The Release-candidate or the RTM?


----------



## Mussels (Feb 19, 2008)

yeah you cant DOWNLOAD a trial.

You need to use someone elses DVD, or download a 'pirated' copy of the DVD. This can be illegal depending where you live.

Oh as for why x64 - because its faster, more stable, more future proof, and 64 is a way cooler number than 86.


----------



## ShadowXP (Feb 19, 2008)

Mussels said:


> Oh as for why x64 - because its faster, more stable, more future proof, and 64 is a way cooler number than 86.



I still hold that going 64-bit won't do you much good since most of the software today still is 32-bit, plus the added hassle that 64bit-drivers often bring, but then again, that's my own opinion 

As for comparisons about stability: Well, been running x86 since RTM without any issues what so ever. Have had two BSOD's, but that came from me being stupid and removed a disk while the system was running (I'll be the one in the corner wearing the idiot-hat )


----------



## Mussels (Feb 19, 2008)

ShadowXP said:


> I still hold that going 64-bit won't do you much good since most of the software today still is 32-bit, plus the added hassle that 64bit-drivers often bring, but then again, that's my own opinion
> 
> As for comparisons about stability: Well, been running x86 since RTM without any issues what so ever. Have had two BSOD's, but that came from me being stupid and removed a disk while the system was running (I'll be the one in the corner wearing the idiot-hat )

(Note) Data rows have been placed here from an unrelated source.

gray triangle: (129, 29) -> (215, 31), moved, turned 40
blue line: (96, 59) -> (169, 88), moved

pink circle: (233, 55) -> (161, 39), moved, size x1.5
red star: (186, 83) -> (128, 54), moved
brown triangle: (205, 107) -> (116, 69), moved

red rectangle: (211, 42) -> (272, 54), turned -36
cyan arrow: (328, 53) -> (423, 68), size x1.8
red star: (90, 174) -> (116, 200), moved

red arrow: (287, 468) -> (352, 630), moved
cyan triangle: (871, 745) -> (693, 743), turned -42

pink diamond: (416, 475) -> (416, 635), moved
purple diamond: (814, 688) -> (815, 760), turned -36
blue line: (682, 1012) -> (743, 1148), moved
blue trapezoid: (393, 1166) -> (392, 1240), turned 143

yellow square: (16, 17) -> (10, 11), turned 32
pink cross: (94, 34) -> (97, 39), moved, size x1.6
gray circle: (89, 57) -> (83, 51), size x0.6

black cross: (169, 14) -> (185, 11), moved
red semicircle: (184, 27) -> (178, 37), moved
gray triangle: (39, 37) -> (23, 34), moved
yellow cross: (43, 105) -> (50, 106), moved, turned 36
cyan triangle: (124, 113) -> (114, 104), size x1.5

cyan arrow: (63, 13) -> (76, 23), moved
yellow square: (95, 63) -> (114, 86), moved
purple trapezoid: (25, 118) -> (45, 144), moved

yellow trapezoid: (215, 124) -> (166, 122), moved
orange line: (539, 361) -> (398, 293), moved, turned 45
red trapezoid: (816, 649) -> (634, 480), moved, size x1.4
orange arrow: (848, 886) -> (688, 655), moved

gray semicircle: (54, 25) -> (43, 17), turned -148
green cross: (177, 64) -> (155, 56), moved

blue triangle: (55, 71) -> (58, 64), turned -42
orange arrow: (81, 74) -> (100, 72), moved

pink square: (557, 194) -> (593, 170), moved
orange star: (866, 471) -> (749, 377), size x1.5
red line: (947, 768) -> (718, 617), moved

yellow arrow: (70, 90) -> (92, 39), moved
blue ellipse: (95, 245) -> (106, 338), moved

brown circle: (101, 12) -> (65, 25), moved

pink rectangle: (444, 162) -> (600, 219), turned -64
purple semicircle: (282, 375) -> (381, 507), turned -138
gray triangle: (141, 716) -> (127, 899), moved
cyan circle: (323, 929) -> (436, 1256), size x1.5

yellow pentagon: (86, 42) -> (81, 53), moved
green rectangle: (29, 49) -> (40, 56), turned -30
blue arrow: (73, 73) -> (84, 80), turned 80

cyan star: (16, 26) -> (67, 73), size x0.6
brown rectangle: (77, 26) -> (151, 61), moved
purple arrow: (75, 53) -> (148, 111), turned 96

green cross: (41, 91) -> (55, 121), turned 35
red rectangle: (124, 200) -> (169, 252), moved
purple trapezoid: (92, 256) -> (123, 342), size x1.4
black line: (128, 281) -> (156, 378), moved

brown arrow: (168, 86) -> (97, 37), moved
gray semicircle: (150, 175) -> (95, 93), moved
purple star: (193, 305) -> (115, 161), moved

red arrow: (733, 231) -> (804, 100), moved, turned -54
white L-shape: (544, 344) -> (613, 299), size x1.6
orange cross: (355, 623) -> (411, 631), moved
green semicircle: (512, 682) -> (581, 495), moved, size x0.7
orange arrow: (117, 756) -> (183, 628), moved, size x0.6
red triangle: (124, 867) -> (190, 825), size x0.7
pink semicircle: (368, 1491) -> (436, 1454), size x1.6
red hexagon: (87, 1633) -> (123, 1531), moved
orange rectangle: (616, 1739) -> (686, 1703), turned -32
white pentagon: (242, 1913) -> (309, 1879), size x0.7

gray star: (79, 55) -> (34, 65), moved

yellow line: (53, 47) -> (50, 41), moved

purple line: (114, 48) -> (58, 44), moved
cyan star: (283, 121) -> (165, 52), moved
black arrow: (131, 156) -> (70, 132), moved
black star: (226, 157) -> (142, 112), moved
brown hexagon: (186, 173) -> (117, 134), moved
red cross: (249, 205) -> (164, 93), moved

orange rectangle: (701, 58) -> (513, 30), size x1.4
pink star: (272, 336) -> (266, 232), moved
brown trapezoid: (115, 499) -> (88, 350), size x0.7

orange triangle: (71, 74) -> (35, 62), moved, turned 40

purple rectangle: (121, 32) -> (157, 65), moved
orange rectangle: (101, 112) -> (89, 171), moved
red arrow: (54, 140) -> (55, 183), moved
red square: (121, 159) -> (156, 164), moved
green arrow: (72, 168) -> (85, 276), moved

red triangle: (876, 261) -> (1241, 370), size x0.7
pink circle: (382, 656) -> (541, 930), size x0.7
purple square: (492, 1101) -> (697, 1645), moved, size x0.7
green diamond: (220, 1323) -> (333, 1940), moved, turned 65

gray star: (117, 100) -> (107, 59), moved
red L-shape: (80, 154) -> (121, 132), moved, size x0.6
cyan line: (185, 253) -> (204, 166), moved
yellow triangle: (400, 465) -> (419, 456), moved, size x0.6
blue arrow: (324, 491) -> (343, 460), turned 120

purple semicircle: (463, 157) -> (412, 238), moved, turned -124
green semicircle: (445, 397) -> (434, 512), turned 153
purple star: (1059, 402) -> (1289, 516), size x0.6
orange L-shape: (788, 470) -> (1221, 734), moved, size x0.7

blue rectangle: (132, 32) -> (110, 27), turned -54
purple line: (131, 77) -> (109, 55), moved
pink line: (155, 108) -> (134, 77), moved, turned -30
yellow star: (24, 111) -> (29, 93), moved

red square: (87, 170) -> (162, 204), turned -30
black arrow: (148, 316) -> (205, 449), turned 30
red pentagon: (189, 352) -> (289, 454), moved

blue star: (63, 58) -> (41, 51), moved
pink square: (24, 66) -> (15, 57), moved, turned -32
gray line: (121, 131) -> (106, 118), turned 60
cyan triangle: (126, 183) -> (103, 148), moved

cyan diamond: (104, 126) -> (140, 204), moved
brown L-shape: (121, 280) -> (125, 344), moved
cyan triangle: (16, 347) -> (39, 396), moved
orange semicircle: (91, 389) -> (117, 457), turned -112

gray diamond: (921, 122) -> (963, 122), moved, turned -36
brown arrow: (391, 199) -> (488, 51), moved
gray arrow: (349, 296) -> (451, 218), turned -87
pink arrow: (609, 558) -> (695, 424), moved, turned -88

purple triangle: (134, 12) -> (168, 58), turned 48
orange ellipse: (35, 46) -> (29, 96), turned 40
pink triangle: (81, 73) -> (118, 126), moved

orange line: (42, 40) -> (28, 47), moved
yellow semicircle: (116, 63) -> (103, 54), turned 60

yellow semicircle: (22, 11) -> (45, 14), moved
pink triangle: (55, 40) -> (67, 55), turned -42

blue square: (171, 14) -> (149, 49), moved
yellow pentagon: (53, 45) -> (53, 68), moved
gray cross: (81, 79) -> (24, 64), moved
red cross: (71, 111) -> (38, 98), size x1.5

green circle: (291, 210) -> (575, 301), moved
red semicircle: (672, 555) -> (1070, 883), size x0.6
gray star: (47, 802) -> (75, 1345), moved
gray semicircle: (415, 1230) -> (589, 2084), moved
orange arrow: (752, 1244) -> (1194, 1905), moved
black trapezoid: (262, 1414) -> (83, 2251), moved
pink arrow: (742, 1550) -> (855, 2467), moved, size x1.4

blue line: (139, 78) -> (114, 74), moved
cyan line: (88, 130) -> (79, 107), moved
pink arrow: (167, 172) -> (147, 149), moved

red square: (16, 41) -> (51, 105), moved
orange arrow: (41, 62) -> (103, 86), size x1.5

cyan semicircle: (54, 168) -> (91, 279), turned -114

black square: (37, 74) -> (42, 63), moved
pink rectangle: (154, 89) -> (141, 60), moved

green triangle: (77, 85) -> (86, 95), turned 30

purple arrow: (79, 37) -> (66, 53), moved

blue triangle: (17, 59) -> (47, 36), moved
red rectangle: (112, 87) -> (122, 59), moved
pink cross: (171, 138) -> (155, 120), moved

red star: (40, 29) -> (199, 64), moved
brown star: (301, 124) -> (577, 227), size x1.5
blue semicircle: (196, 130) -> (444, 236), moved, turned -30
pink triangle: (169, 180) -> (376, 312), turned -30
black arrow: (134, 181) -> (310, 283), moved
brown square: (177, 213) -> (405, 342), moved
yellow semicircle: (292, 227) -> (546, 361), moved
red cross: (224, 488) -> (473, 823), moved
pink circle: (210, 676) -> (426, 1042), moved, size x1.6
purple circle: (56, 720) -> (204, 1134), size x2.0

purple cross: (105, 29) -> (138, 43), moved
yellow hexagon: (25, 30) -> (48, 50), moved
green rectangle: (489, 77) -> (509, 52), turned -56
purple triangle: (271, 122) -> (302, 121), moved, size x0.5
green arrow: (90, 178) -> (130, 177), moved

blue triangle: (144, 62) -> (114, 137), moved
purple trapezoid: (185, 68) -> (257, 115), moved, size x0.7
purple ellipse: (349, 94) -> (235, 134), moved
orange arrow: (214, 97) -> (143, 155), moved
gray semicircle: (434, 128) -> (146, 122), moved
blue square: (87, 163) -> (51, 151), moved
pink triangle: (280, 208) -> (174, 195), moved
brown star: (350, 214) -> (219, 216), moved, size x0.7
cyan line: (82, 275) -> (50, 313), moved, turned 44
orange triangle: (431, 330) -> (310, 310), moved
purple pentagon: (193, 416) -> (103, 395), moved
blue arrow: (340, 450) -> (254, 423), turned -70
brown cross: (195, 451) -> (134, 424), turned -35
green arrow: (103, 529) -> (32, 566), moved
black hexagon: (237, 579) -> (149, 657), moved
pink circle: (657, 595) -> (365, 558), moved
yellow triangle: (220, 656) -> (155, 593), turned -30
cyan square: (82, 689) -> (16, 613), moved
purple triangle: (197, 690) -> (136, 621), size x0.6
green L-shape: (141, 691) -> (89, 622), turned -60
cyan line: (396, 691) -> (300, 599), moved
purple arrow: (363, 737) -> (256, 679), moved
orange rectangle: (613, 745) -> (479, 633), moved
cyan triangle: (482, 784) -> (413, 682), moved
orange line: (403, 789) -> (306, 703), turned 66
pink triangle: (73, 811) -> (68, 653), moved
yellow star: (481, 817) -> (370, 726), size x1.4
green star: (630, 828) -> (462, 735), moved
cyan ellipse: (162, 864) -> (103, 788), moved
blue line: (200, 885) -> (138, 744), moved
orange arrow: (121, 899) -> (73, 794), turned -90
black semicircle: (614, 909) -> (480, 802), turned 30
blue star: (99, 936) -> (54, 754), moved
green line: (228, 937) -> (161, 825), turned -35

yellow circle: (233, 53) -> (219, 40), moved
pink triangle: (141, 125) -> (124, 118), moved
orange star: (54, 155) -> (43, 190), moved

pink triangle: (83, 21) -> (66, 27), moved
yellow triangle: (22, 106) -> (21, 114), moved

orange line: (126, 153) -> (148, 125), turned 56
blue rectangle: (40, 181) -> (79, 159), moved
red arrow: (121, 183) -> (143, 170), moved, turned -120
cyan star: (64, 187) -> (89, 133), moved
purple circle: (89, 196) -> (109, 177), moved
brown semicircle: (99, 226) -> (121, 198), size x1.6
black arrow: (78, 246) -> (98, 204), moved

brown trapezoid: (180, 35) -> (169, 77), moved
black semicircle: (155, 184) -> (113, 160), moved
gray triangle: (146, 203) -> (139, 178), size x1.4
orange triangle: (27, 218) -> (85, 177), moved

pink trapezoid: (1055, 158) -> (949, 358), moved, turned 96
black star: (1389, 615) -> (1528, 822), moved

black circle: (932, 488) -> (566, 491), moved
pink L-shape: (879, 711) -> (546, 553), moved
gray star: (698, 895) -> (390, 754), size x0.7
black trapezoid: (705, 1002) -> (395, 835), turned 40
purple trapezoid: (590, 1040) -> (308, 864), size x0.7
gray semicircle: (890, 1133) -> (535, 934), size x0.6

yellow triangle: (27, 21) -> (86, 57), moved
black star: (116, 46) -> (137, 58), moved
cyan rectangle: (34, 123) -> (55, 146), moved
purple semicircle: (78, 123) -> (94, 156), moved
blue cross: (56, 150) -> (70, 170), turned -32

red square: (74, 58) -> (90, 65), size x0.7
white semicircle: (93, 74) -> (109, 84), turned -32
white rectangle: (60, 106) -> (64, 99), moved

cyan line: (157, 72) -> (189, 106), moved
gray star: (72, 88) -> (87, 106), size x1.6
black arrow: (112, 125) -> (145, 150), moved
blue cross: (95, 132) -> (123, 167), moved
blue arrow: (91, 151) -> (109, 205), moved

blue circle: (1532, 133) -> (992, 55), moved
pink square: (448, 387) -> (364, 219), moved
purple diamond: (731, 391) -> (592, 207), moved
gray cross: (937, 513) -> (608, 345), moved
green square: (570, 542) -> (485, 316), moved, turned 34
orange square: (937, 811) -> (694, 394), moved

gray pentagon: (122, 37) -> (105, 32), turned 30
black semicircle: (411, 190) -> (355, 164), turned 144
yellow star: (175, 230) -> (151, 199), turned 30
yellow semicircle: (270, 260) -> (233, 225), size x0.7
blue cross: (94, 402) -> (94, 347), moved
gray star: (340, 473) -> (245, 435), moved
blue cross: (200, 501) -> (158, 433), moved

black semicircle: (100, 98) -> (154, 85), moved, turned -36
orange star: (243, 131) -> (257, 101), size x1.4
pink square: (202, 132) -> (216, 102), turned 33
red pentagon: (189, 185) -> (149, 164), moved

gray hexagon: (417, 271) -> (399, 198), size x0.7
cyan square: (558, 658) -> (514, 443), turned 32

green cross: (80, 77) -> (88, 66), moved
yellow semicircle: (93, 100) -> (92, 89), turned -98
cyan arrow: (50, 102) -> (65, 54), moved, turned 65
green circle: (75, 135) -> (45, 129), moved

The stability comes from drivers. x64 requires signed drivers, so you cant - even accidentally - install dodgy drivers.

Its more overall slight improvements than a few drastic ones.


----------



## ShadowXP (Feb 19, 2008)

Hmm...sounds like it's time to hit Technet and use the subscription  Have a few comps here at work that I could use to test x64 with. Just have to finish these damn useraccounts....


----------